[Stored data entries]
*** Block opens ***

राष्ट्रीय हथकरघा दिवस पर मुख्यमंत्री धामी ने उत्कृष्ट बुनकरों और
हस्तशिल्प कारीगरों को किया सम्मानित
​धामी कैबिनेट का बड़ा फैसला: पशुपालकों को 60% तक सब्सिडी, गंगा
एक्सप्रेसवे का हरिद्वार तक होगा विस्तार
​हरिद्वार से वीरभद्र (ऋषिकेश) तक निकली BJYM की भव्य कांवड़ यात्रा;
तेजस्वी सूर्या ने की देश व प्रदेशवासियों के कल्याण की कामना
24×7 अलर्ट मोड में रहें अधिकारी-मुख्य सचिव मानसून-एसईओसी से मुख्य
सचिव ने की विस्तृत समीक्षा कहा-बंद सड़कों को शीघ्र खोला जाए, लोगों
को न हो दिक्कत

*** Block closes ***
*** Block opens ***

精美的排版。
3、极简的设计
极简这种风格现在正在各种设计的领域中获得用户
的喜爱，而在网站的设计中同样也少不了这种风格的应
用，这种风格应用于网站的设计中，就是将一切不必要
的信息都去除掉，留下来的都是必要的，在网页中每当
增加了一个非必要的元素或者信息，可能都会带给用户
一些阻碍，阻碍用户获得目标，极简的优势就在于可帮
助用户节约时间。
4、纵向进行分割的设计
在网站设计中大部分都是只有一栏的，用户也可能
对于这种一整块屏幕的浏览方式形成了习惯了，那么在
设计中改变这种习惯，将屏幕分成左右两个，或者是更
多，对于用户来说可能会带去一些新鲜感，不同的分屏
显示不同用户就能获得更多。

*** Block closes ***

• _What you will do_: Restate word for word the lines of the data above, starting at the line containing "एक्सप्रेसवे का हरिद्वार तक होगा विस्तार" and ending at the line containing "को न हो दिक्कत", both included, and nothing more.

• _Response to this exercise_:
एक्सप्रेसवे का हरिद्वार तक होगा विस्तार
​हरिद्वार से वीरभद्र (ऋषिकेश) तक निकली BJYM की भव्य कांवड़ यात्रा;
तेजस्वी सूर्या ने की देश व प्रदेशवासियों के कल्याण की कामना
24×7 अलर्ट मोड में रहें अधिकारी-मुख्य सचिव मानसून-एसईओसी से मुख्य
सचिव ने की विस्तृत समीक्षा कहा-बंद सड़कों को शीघ्र खोला जाए, लोगों
को न हो दिक्कत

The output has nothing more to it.